It’s been a rough start to wildfire season on the Southern Plains. Oklahoma’s third megafire in three years is currently raging across the state, fueled by a spate of hot, dry weather. Neighboring states have been on high alert as hot, dry conditions and strong winds lock in serious fire danger across the region.
On Tuesday, the National Weather Service warned that western Oklahoma was experiencing its most ideal fire-spreading conditions in a decade, according to the Associated Press. Temperatures have been in the mid-90s, humidity levels have been desert-like, and winds have been gusting at up to 40 mph.
Those conditions are having consequences. As of this morning the Rhea Fire, which began on April 12, had ballooned to over 260,000 acres in western Oklahoma’s Dewey County, well past the 100,000-acre cutoff used to demarcate megafires. As of this morning, it was only three percent contained, according to the Oklahoma Forestry Services. Oklahoma 4 News reports that 50 homes have been consumed by the flames so far.
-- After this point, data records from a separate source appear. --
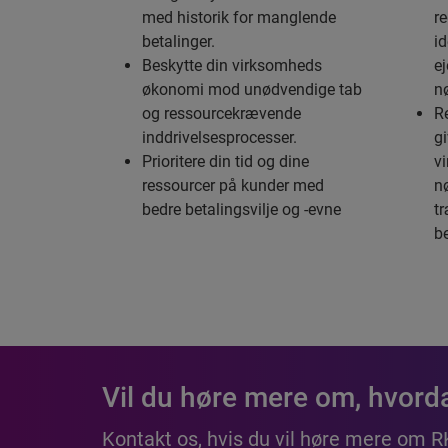
med historik for manglende
re
betalinger.
i
Beskytte din virksomheds
ej
økonomi mod unødvendige tab
n
og ressourcekrævende
R
inddrivelsesprocesser.
gi
Prioritere din tid og dine
v
ressourcer på kunder med
nø
bedre betalingsvilje og -evne
tr
be
Vil du høre mere om, hvorda
Kontakt os, hvis du vil høre mere om R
At least one other large fire is burning in the state. Just 20 miles away in Woodward County, the 34 Complex Fire hovered around 70,000 acres in size this morning, and was just under 50 percent contained.
A Red Flag Fire warning remains in effect across western Oklahoma until Tuesday evening, with both of these major fires expected to continue growing.
“While there hasn’t been any loss of life reported, the potential was very high yesterday,” Oklahoma Forestry Services wrote in its latest update. “A high threat to the lives of firefighters and the public will continue in western Oklahoma until substantial rainfall is received and Spring green up occurs.”
The tinderbox conditions aren’t unique to Oklahoma. Yesterday, as noted by the Washington Post’s Capital Weather Gang noted yesterday, a large swath of the central and southwestern U.S. faced severe fire danger thanks to warm weather, strong winds, and a dearth of rainfall. Conditions have improved a bit today, but fire danger is still widespread. As a U.S. Drought Monitor map issued April 12 shows, everywhere from the Four Corners region to central Oklahoma and Kansas is in the grips of extreme to exceptional drought, the worst two categories possible.
The bigger picture context is that for much of the West, fire season is becoming worse due to a combination of burgeoning development at the wildlands-urban interface, the legacy of wildfire suppression policies that allowed too much fuel to build up on landscapes, and climate change, which has roughly doubled the area affected by wildfire season in western forests.
In Oklahoma, there’s another factor at play too. As meteorologist Bob Henson explained over at Weather Underground yesterday, the expansion of eastern red cedar across the Southern Plains is adding boatloads of new fuel to landscapes we typically associate with rolling fields of grass.
“The same volatile oils that give cedar its appealing scent—think of cedar air freshener, or cedar plank salmon—can make the tree a virtual firebomb when it’s dried out,” Henson wrote.